TASK PROMPT:
Among the entries below, find each line with "Listem" and show it.

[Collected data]
________________________________________
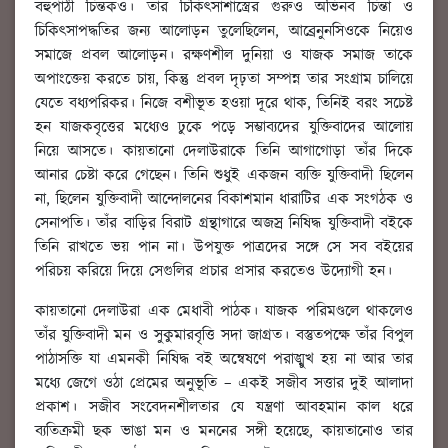
বহুপাঠী চিন্তকও। তাঁর চিকিৎসাশাস্ত্রের গুরুও অভিনব চিন্তা ও
চিকিৎসাপদ্ধতির জন্য আলোড়ন তুলেছিলেন, আব্রেনুনসিওকে নিয়েও
সমাজে প্রবল আলোড়ন। রক্ষণশীল দুনিয়া ও যাজক সমাজ তাকে
অপাংক্তেয় করতে চায়, কিন্তু প্রবল দৃঢ়তা সম্পন্ন তার সংগ্রাম চালিয়ে
যেতে বধ্যপরিকর। নিজে বশীভূত হওয়া দূরে থাক, তিনিই বরং সচেষ্ট
হন যাজকবৃত্তের মধ্যেও ঢুকে পড়ে সম্ভাব্যদের যুক্তিবাদের আলোয়
নিয়ে আসতে। কায়তানো দেলাউরাকে তিনি আগাগোড়া তাঁর দিকে
আনার চেষ্টা করে গেছেন। তিনি শুধুই একজন ব্যক্তি যুক্তিবাদী ছিলেন
না, ছিলেন যুক্তিবাদী আন্দোলনের বিকাশমান ধারাটির এক সংগঠক ও
সেনাপতি। তাঁর বাড়ির বিরাট গ্রন্থাগারে অজস্র নিষিদ্ধ যুক্তিবাদী বইকে
তিনি রাখতে ভয় পান না। উপযুক্ত পাত্রদের সঙ্গে সে সব বইয়ের
পরিচয় করিয়ে দিয়ে সেগুলির প্রচার প্রসার করতেও উদ্যোগী হন।
কায়তানো দেলাউরা এক মেধাবী পাঠক। যাজক পরিমণ্ডলে থাকলেও
তাঁর যুক্তিবাদী মন ও সুকুমারবৃত্তি সদা জাগ্রত। বস্তুতপক্ষে তাঁর বিপুল
পাঠাসক্তি যা এমনকী নিষিদ্ধ বই অন্বেষণে পরাঙ্মুখ হয় না আর তার
মধ্যে জেগে ওঠা প্রেমের অনুভূতি – একই সজীব সত্তার দুই আলাদা
প্রকাশ। সজীব সংবেদনশীলতার যে যন্ত্রণা আবহমান কাল ধরে
ব্যতিক্রমী ছক ভাঙা মন ও মননের সঙ্গী হয়েছে, কায়তানোও তার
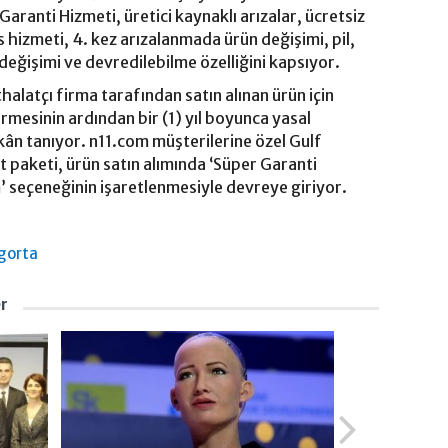
Garanti Hizmeti, üretici kaynaklı arızalar, ücretsiz
s hizmeti, 4. kez arızalanmada ürün değişimi, pil,
eğişimi ve devredilebilme özelliğini kapsıyor.
halatçı firma tarafından satın alınan ürün için
ermesinin ardından bir (1) yıl boyunca yasal
kân tanıyor. n11.com müşterilerine özel Gulf
 paketi, ürün satın alımında ‘Süper Garanti
 seçeneğinin işaretlenmesiyle devreye giriyor.
igorta
er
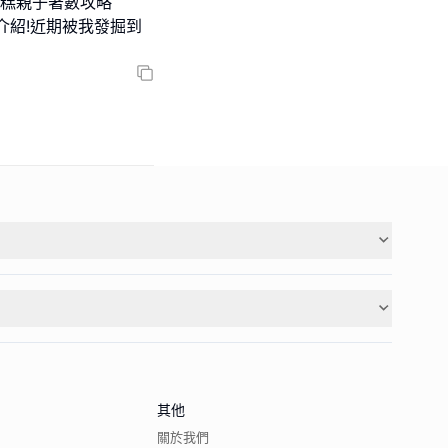
創意蛋糕親子著數攻略
介紹!近期被我發掘到
其他
關於我們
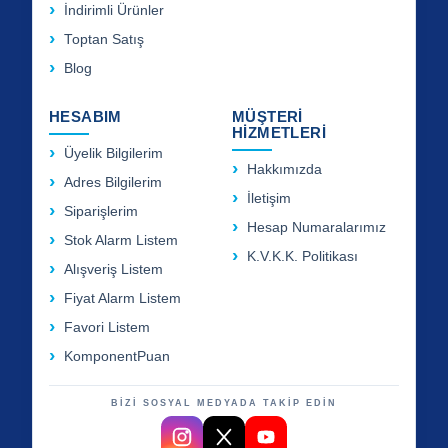
İndirimli Ürünler
Toptan Satış
Blog
HESABIM
MÜŞTERİ
HİZMETLERİ
Üyelik Bilgilerim
Hakkımızda
Adres Bilgilerim
İletişim
Siparişlerim
Hesap Numaralarımız
Stok Alarm Listem
K.V.K.K. Politikası
Alışveriş Listem
Fiyat Alarm Listem
Favori Listem
KomponentPuan
BİZİ SOSYAL MEDYADA TAKİP EDİN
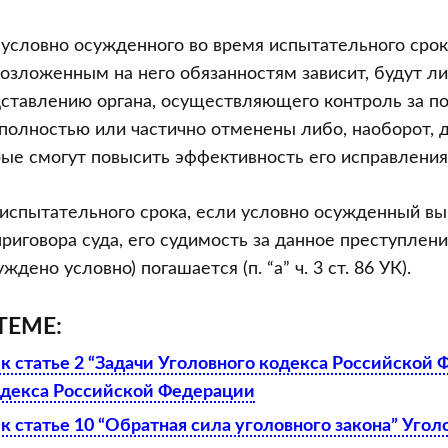
условно осужденного во время испытательного срок
озложенным на него обязанностям зависит, будут ли
дставлению органа, осуществляющего контроль за п
 полностью или частично отменены либо, наоборот,
ые смогут повысить эффективность его исправления
 испытательного срока, если условно осужденный в
риговора суда, его судимость за данное преступлени
дено условно) погашается (п. “а” ч. 3 ст. 86 УК).
ТЕМЕ:
к статье 2 “Задачи Уголовного кодекса Российской 
одекса Российской Федерации
 статье 10 “Обратная сила уголовного закона” Угол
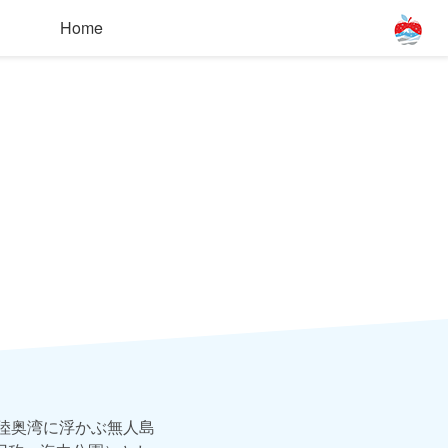
Home
）
陸奥湾に浮かぶ無人島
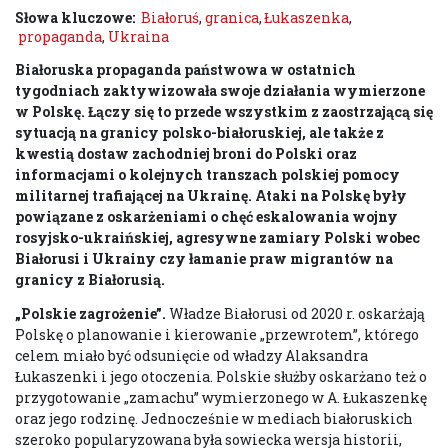
Słowa kluczowe:
Białoruś
,
granica
,
Łukaszenka
,
propaganda
,
Ukraina
Białoruska propaganda państwowa w ostatnich
tygodniach zaktywizowała swoje działania wymierzone
w Polskę. Łączy się to przede wszystkim z zaostrzającą się
sytuacją na granicy polsko-białoruskiej, ale także z
kwestią dostaw zachodniej broni do Polski oraz
informacjami o kolejnych transzach polskiej pomocy
militarnej trafiającej na Ukrainę. Ataki na Polskę były
powiązane z oskarżeniami o chęć eskalowania wojny
rosyjsko-ukraińskiej, agresywne zamiary Polski wobec
Białorusi i Ukrainy czy łamanie praw migrantów na
granicy z Białorusią.
„Polskie zagrożenie”
.
Władze Białorusi od 2020 r. oskarżają
Polskę o planowanie i kierowanie „przewrotem”, którego
celem miało być odsunięcie od władzy Alaksandra
Łukaszenki i jego otoczenia. Polskie służby oskarżano też o
przygotowanie „zamachu” wymierzonego w A. Łukaszenkę
oraz jego rodzinę. Jednocześnie w mediach białoruskich
szeroko popularyzowana była sowiecka wersja historii,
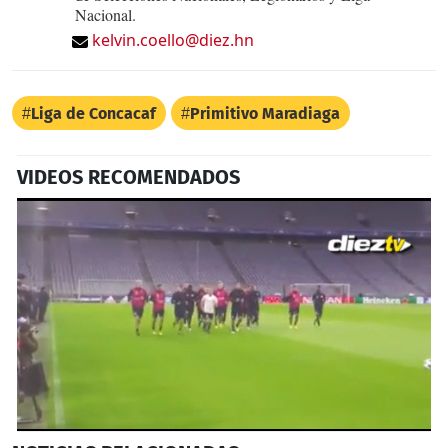
Nacional.
kelvin.coello@diez.hn
Liga de Concacaf
Primitivo Maradiaga
VIDEOS RECOMENDADOS
0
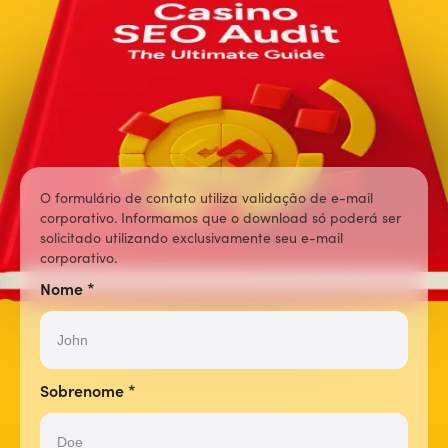
O formulário de contato utiliza validação de e-mail
corporativo. Informamos que o download só poderá ser
solicitado utilizando exclusivamente seu e-mail
corporativo.
Nome
*
Sobrenome
*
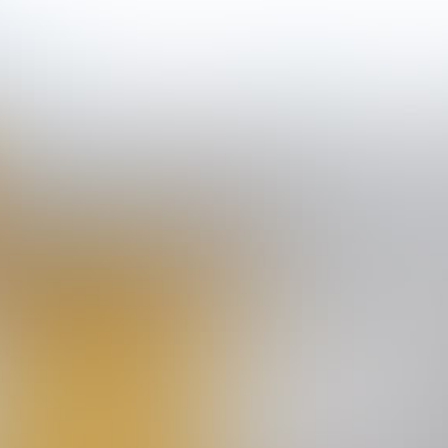
Bieren
Frisdran
SCHULP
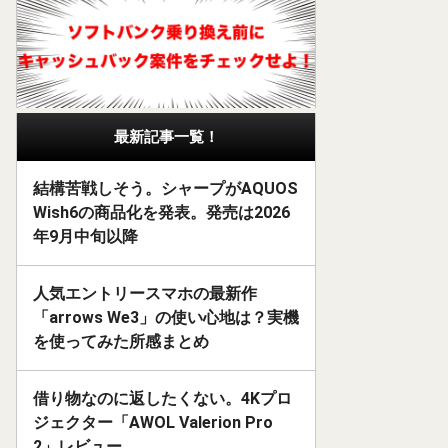
最新記事一覧！
結構苦戦しそう。シャープがAQUOS
Wish6の商品化を発表。発売は2026
年9月中旬以降
人気エントリースマホの最新作
「arrows We3」の使い心地は？実機
を使ってみた所感まとめ
借り物なのに返したくない。4Kプロ
ジェクター「AWOL Valerion Pro
2」レビュー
________________________________________
YOUR RESPONSE:
Stok Alarm Listem
Alışveriş Listem
Fiyat Alarm Listem
Favori Listem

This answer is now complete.